[Dataset records]
####################

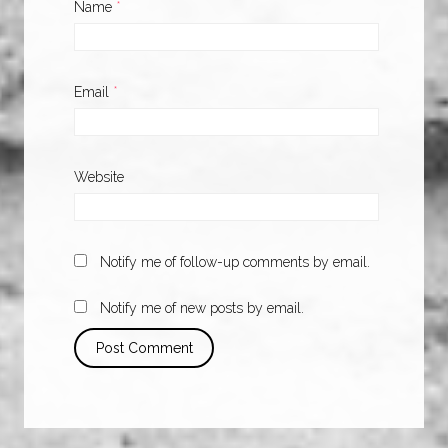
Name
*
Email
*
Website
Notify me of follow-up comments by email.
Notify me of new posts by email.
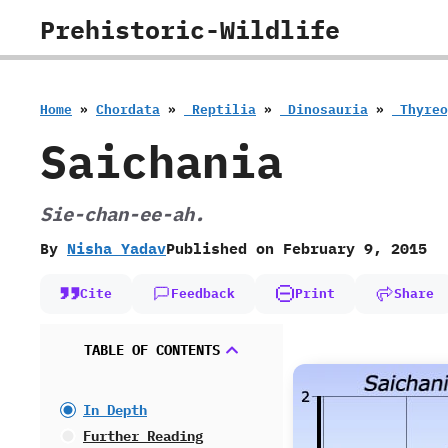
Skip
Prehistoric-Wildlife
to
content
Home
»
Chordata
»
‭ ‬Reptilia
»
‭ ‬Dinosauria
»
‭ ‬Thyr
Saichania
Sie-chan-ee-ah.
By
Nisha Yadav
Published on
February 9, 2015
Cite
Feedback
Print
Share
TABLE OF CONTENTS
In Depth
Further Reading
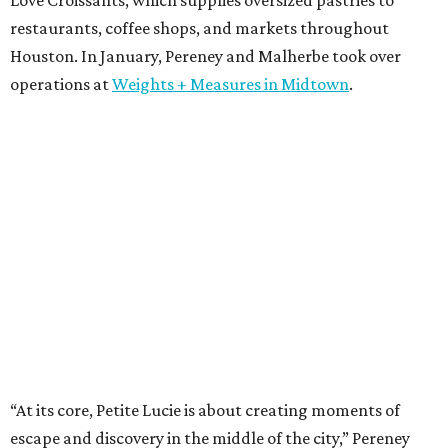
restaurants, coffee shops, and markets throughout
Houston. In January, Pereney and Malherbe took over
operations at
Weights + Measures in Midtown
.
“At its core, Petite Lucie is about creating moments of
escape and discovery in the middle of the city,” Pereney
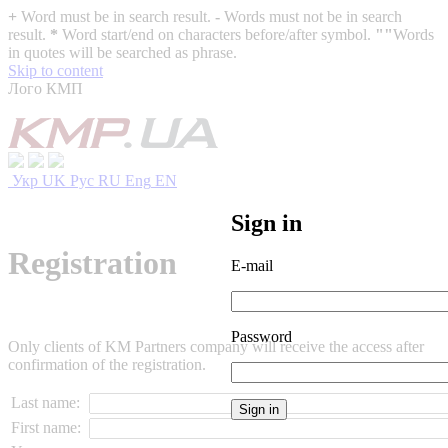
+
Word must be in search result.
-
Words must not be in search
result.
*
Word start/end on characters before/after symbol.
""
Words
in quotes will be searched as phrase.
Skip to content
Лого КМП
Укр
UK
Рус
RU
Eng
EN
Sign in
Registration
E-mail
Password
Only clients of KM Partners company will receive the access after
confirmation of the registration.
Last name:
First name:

####################

Task goal:
The expected answer is the complete set of entries, copied verbatim, with no pictures.

Exercise output:
Name
*
Email
*
Website
Notify me of follow-up comments by email.
Notify me of new posts by email.
Skip
Prehistoric-Wildlife
to
content
Home
»
Chordata
»
‭ ‬Reptilia
»
‭ ‬Dinosauria
»
‭ ‬Thyr
Saichania
Sie-chan-ee-ah.
By
Nisha Yadav
Published on
February 9, 2015
Cite
Feedback
Print
Share
TABLE OF CONTENTS
In Depth
Further Reading
restaurants, coffee shops, and markets throughout
Houston. In January, Pereney and Malherbe took over
operations at
Weights + Measures in Midtown
.
“At its core, Petite Lucie is about creating moments of
escape and discovery in the middle of the city,” Pereney
+
Word must be in search result.
-
Words must not be in search
result.
*
Word start/end on characters before/after symbol.
""
Words
in quotes will be searched as phrase.
Skip to content
Лого КМП
Укр
UK
Рус
RU
Eng
EN
Sign in
Registration
E-mail
Password
Only clients of KM Partners company will receive the access after
confirmation of the registration.
Last name:
First name:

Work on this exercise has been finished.